Apa sebenarnya pandangan, visi dan pendirian
filosofis kaum anarkis? Anarkisme mengambil berbagai bentuk dan spektrum, yakni
dari Anarkisme aliran kiri dan esktrim kiri, maupun anarkisme aliran kanan
bahkan sampai anarkisme ekstrim kanan yang berwatak individualistik. Meskipun
anarkisme kelihatannya berakar pada paham kebebasan individual yang liberal,
namun lokasi konflik pahamnya justru pada pada titik yang terletak antara
negara dan masyarakat.
Meskipun terdapat berbagai aliran pemikiran kaum
anarkisme dalam berpendirian terhadap lokasi konflik Negara – masyarakat
tersebut. Namun pendirian-pendirian mereka sesungguhnya secara sederhana dapat
dikategorikan kedalam Anarki individualistik dan anarki sosialistik. Anarki
Individualistik berangkat dari cita-cita kebabasan individual, serta berpangkal
juga dari kedaulatan individual atas pemilikan harta dan kekayaan pribadi,
serta pemilikan privat. Dengan demikian arah anarki individualis ini adalah suatu
bentuk dari anarki kapitalisme.
Sementara anarki kiri yang berwatak sosialistik
justru berangkat dari penolakan kekayaan pribadi dan negara yang menurut mereka
sebagai sumber penyebab dari ketidakadilan sosial. Golongan anarki ini justru
berpendirian perlunya pembatasan kekuasaan dan keperkasaan negara atas individu
dalam kelompok kelompok masyarakat. Pendek kata paham ini adalah perkawinan
antara paham bercorak liberalistik dan sosialisme. Itulah mereka juga disebut
sebagai Sosialisme Libertarian.
Kalau kita telaah perkembangan pemikiran dan
gerakannya, Anarkisme sudah lama sekali berkembang dan pemikiran tersebut
masing berkembang hingga saat ini dengan nama, gaya dan bentuk yang
berbeda-beda. Meskipun sudah lama berkembang, misalnya William Godwin telah
melontarkan gagasan yang diduga menjadi inspirasi paham Kooperasi sosialis
model Owen, namun membincangkan paham anarkisme tidak dapat melupakan bagitu
saja tokoh pemikir Proudhon yang pada dasarnya mengadaaopsi gagaan koperasi
sosialis. Dia melihat bahwa kekuasaan negara dan kekuasaan Modal adalah
sinonim, sehingga mustahil baginya menggunakan negara untuk memperjuangan kaum
proletar.
Belakangan Bakunin melanjutkan gagasan tersebut,
bedanya Bakunin menempuh jalan pengambilalihan secara revolusioner dan kekerasan
untuk membangun kolektivisme. Peter Kropotkin salah seorang pengikutnya Bakunin
melanjutkan gagasan tersebut secara lebih komunistik, yakni dengan menganjurkan
gagasan “segala sesuatu milik setiap orang, dan pembagian didasarkan pada
kebutuhan tertentu masing-masing.
Menurut Jeremy Jennings (dalam Eatwall dan Wright,
2001:180) anarkisme sebagai suatu doktrin mencapai perkembangan puncaknya pada
dasawarsa awal abad ke-20, namun asal usulnya tertanam dalam sejarah Eropa dan
diungkapkan dalam perpaduan “penyimpangan dan nalar” yang unik oleh
James Loll dalam Anarchist. “Penyimpangan dan nalar” dalam
terminologi James Loll ini merujuk pada tatanan masyarakat Eropa abad
pertengahan pasca Renaisans yang melahirkan begitu banyak sempalan kepercayaan
religius dalam aliran agama Kristen dan pemikiran-pemikiran filsafat rasional.

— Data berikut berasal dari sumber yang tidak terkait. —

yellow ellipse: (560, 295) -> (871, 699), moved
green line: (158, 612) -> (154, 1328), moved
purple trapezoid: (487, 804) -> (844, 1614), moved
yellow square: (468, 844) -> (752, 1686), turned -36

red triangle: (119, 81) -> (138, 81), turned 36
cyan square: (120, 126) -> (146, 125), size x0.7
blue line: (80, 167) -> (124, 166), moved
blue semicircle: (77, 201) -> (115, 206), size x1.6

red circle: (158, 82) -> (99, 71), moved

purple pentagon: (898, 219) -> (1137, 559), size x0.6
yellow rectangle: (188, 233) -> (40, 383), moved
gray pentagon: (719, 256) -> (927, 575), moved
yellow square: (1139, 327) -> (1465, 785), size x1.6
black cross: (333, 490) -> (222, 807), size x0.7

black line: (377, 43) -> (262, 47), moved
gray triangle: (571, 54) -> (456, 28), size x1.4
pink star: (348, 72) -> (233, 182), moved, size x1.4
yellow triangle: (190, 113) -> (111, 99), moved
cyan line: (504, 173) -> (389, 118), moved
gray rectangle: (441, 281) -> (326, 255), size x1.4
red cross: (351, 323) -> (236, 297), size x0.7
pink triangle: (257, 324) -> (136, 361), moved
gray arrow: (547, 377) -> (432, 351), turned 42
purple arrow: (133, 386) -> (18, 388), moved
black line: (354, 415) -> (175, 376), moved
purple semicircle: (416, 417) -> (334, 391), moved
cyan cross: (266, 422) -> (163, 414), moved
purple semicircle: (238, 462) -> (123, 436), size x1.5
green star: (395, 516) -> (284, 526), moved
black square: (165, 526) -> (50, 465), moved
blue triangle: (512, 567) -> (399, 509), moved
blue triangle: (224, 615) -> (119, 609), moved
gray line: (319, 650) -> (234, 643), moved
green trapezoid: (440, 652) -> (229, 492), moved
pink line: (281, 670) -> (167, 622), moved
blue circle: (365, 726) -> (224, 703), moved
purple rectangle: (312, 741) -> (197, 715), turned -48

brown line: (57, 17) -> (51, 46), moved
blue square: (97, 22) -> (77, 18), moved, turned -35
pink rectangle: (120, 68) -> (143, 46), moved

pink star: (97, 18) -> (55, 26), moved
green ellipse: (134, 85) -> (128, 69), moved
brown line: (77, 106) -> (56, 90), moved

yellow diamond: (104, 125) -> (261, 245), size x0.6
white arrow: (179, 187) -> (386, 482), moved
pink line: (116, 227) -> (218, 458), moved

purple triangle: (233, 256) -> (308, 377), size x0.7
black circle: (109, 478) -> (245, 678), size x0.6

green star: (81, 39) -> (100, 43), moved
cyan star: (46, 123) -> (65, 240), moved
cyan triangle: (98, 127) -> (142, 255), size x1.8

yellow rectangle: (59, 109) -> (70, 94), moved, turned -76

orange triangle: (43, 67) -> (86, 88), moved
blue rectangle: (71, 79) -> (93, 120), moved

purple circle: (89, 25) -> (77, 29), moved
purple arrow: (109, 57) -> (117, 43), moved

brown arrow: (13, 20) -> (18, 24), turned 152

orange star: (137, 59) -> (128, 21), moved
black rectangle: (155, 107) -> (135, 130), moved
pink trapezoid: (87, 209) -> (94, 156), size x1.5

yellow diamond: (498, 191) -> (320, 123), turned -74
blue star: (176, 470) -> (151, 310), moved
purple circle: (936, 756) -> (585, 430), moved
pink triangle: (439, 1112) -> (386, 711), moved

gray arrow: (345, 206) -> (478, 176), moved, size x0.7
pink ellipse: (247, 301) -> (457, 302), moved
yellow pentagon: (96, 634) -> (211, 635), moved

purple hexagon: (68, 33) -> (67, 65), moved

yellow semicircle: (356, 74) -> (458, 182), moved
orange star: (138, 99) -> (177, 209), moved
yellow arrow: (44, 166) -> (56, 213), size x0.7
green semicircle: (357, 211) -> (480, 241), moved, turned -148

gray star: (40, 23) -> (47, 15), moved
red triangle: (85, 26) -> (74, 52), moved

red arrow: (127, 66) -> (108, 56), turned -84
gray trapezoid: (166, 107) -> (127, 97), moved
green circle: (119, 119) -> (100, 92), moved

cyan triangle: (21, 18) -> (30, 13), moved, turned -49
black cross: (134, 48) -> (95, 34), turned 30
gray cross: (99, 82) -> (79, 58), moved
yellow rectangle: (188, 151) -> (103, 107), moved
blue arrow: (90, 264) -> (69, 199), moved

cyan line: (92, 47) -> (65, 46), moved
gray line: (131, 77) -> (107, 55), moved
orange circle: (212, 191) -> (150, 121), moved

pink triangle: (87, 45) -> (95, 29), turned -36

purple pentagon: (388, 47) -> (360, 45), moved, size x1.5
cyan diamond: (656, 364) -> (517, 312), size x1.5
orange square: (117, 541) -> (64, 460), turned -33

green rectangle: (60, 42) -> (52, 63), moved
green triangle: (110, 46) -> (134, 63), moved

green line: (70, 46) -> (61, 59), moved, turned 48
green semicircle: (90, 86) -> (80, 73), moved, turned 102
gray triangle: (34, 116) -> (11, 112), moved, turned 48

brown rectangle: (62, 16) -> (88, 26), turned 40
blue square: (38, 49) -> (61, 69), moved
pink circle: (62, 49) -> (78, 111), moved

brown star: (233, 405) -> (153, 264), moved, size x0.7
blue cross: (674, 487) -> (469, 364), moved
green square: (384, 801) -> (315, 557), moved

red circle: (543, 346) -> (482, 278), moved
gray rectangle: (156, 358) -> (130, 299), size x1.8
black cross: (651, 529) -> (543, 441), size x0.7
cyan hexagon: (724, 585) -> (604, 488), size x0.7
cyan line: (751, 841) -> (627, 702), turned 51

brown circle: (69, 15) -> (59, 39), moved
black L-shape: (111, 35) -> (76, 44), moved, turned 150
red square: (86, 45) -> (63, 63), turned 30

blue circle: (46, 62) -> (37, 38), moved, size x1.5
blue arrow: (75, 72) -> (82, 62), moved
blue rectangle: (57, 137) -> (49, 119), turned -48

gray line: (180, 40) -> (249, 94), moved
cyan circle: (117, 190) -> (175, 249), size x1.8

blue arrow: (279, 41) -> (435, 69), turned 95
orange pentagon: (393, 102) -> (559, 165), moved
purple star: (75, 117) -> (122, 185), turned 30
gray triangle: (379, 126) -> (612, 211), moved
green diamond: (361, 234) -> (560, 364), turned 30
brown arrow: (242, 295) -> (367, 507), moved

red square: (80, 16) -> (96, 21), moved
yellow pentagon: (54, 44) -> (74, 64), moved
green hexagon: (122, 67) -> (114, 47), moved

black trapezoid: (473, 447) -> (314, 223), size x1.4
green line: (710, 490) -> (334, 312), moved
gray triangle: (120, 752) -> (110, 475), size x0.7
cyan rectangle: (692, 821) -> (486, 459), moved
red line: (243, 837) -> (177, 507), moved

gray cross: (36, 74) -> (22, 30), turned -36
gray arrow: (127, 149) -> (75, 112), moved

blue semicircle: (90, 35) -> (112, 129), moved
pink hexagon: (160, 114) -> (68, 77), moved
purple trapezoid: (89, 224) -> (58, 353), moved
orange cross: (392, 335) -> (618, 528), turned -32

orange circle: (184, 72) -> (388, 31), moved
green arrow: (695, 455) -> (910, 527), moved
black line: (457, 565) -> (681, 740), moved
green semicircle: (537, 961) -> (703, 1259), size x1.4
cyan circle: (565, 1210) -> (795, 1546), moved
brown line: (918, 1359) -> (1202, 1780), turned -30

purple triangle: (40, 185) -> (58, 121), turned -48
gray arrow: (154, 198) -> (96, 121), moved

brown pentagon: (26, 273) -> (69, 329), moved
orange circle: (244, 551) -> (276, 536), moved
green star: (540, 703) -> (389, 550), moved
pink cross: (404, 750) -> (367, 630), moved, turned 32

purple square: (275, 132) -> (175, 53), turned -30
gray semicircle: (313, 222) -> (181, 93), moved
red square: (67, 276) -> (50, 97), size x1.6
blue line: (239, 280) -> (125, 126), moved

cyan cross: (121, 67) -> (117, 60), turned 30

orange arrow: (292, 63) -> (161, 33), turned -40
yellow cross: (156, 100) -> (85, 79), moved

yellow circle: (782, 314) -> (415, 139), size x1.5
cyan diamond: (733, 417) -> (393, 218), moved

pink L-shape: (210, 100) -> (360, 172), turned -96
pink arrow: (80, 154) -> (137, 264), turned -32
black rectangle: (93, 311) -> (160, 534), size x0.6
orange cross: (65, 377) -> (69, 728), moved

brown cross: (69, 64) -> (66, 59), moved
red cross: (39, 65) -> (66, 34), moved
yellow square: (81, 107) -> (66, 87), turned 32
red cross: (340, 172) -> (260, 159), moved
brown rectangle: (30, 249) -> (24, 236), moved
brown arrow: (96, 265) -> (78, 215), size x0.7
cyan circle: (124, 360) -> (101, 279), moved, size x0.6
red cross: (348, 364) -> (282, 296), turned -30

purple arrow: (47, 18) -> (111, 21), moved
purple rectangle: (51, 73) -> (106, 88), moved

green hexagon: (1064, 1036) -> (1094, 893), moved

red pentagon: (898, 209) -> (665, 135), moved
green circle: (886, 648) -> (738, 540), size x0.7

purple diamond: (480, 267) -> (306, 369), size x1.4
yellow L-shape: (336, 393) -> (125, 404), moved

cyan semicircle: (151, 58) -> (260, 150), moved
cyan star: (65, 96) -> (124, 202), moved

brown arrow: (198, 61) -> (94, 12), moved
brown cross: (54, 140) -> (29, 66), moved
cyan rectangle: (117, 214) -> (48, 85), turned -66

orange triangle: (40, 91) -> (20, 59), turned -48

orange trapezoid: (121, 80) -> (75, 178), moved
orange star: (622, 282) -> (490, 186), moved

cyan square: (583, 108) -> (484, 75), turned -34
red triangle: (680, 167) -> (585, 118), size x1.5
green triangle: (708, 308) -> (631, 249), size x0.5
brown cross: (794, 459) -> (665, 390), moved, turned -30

Dalam perkembangannya, anarkisme mendapat kekuatan
dari ide-ide filsafat dan psikologi, prinsip organisasi dan kelas-kelas ekonomi
serta pengalaman pelbagai negara. Pada tahun 1843 Max Stainer menerbitkan buku The
Ego and his Own, suatu karya yang mendalami filsafat Hagelian dan prinsip
utamanya adalah “tak ada yang lebih besar bagiku selain aku”. Di Amerika
muncul anarkisme individualistis yang menentang semua otoritas eksternal dan
bangga dengan kecintaannya pada kepemilikian pribadi dan semangat kepeloporan.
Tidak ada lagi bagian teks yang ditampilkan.